The Bards of Ireland

From the Dublin Penny Journal, Vol. 1, No. 3, July 14, 1832

Ireland is doubtless preparing to rouse herself from the lethargy of ages, and to snap asunder the bonds which have hitherto bound her. A voice is issuing from within the neglected halls of her literature, which seems to say to her intellect and her genius, “Sleep no more!” Ere long, we trust, she will hold up her head among the nations, and bear away the prize in the strife of generous emulation. May the blessed god grant that these hopes will be realized!

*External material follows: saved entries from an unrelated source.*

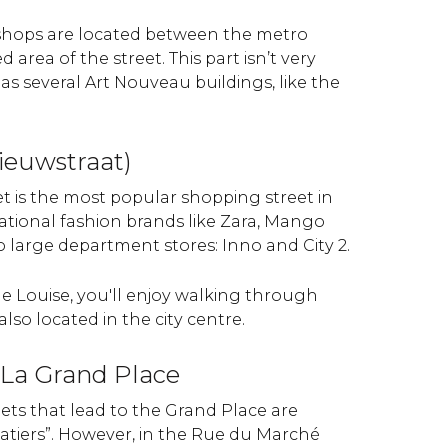
 shops are located between the metro
area of the street. This part isn’t very
has several Art Nouveau buildings, like the
ieuwstraat)
et is the most popular shopping street in
ational fashion brands like Zara, Mango
wo large department stores: Inno and City 2.
 Louise, you'll enjoy walking through
lso located in the city centre.
o La Grand Place
eets that lead to the Grand Place are
atiers”. However, in the Rue du Marché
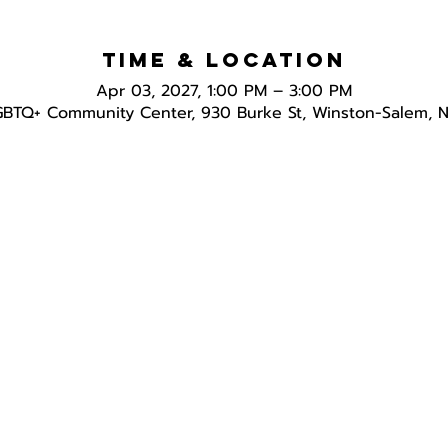
Time & Location
Apr 03, 2027, 1:00 PM – 3:00 PM
GBTQ+ Community Center, 930 Burke St, Winston-Salem,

The ancient Irish possessed ample stores in their native language, capable of captivating the fancy, enlarging the understanding, and improving the heart. Our country, from an early period, was famous for the cultivation of the kindred arts of poetry and music. Lugad, the son of Ith, is called in old writings, “the first poet of Ireland,” and there still remains, after a lapse of three thousand years, fragments of his poetry. After him, but before the Christian era, flourished Royne File, or the poetic, and Ferceirte, a bard and herald. Lugar and Congal lived about the time of our redeemer, and many of their works are extant. The Dinn Seanchas, or history of noted places in Ireland, compiled by Amergin Mac Amalgaid, in the year 544, relates that in the time of Geide, monarch of Ireland, “the people deemed each other’s voices sweeter than the warblings of a melodious harp, such peace and concord reigned among them, that no music could delight them more than the sound of each other’s voice: Temur (Tarah) was so called from its celebrity for melody, above the palaces of the world. Tea, or Te, signifying melody, or sweet music, and mur a wall. Te-mur, the wall of music.” This extract contains the earliest allusion to the harp, which Mr. Hardiman has met with. There is an ancient Gaelic poem which used to be sung in the Highlands of Scotland, in which the poet addresses a very old harp, and. asks what has become of its former lustre. The harp replies, that it had belonged to a king of Ireland, and had been present at many a royal banquet; and had afterwards been in the possession of Dargo, son of the Druid of Baal — of Gaul — of Filan, &c., &c. Such are a few facts regarding the Bards of Ireland before the inhabitants were converted to the profession of the Christian faith.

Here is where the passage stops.